The Carahunge Monument consists of the following parts: the central circle, the north arm, the south arm, N-E alley, the chord (crossing the circle) and separate standing stones.
The site is rich with stone settings, burial cists and standing stones – Menhirs. In total registered 223 stones.
The heights of the stones range from 0.5 to 3 m (above ground) and weight up to 10 tons. They are basalt (andesite) stones, eroded by time and covered with moss and lichen of many colours. The inside surface of holes preserved much better. There are also many broken and unnumbered stones.
About 80 of the stones feature a circular hole, although only 37 of the stones, with 47 holes, are still standing. They have been of interest to Russian and Armenian archaeoastronomers who have suggested that the standing stones could have been used for astronomical observation.
Seventeen of the stones were associated with observations of sunrise or sunset at the solstices and equinoxes, and 14 with the lunar extremes. However, this must remain conjectural as the holes are relatively unweathered and may not even be prehistoric in origin.

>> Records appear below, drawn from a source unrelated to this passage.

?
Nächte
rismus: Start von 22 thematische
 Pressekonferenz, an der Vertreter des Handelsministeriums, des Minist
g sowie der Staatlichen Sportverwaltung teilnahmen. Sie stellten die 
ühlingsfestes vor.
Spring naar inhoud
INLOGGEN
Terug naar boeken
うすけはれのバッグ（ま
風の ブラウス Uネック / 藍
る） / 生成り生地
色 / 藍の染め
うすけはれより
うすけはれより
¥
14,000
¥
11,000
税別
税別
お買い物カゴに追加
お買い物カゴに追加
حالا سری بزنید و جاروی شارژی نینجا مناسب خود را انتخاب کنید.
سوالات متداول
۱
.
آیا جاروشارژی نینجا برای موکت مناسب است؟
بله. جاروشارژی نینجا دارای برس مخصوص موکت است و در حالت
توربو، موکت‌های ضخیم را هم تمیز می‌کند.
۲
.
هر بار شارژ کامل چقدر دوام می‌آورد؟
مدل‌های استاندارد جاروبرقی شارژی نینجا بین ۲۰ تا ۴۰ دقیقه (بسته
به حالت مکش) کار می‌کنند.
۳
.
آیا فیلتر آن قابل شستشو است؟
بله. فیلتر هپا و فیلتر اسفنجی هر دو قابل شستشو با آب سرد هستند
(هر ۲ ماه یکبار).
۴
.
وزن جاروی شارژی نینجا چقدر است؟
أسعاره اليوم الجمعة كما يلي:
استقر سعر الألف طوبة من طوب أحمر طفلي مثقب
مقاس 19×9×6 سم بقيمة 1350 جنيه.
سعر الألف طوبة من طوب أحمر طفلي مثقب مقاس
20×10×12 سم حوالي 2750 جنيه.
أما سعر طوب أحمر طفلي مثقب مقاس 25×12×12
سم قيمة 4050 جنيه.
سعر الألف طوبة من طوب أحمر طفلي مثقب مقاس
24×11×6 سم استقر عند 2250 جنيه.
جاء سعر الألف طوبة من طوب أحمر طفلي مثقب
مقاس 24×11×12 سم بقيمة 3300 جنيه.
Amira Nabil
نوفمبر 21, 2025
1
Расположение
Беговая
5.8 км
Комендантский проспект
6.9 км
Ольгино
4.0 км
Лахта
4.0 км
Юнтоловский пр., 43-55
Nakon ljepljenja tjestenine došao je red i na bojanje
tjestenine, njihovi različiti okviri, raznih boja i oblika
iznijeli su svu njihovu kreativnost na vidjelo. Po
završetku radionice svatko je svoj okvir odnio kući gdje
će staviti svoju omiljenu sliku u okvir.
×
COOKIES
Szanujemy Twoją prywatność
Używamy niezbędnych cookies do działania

Zorats Karer was investigated in 2000 by archaeologists from the Institut für Vorderasiatische Archäologie, University of Munich, as part of a field survey of prehistoric sites in southern Armenia. They identified the site as a necropolis dating mainly from the Middle Bronze Age to the Iron Age, finding enormous stone tombs from those periods within the area.
Team leader Stephan Kroll also concluded that the lines of stones were actually the remains of a city wall, possibly from the Hellenistic-period, that had been constructed mostly of rubble and loam, and in which the upright stones had acted as reinforcements.
Archaeoastronomer Clive Ruggles wrote that ‘Inevitably there have been other claims—more speculative and less supportable—relating to the astronomical significance of the site. One is that it can be astronomically dated to the sixth millennium BCE and direct comparisons with Stonehenge, which few now believe was an observatory, are less than helpful.’
Investigation by radiophysicist Paris Herouni and his research team during 1994-2001 led them to the now disputed conclusion that Carahunge is the world’s oldest astronomical observatory.
A recent critical assessment found several problems with the archaeoastronomical interpretations of the site. The northeast avenue, which extends about 50 meters from the center, has been inconsistently associated with the summer solstice, the major northern lunistice, or the rising of Venus.
Herouni had postulated that in order to use the holes in the megaliths for astronomical observations sufficiently precise to determine the date of the solstices, it would have been necessary to restrict the field of vision by inserting a narrow tube in the existing perforations. Without these modifications, for which there is no archaeological evidence, the claimed astronomical significance of the orientations of the holes vanishes.
As a consequence, González-Garcia concluded that the archaeoastronomical claims for the site are untenable, although further investigations to determine the astronomical potential of Carahunge and similar sites are merited.
Our reader can now read the ‘Abstract‘ of the paper ‘Carahunge – A Critical Assessment‘, by A. César González-García:
‘Carahunge is a megalithic monument in southern Armenia that has often been acclaimed as the oldest observatory. The monument, composed of dozens of standing stones, has some perforated stones. The direction of the holes has been measured and their orientation is related to the sun, moon, and stars, obtaining a date for the construction of such devices. After a critical review of the methods and conclusions, these are shown as untenable.’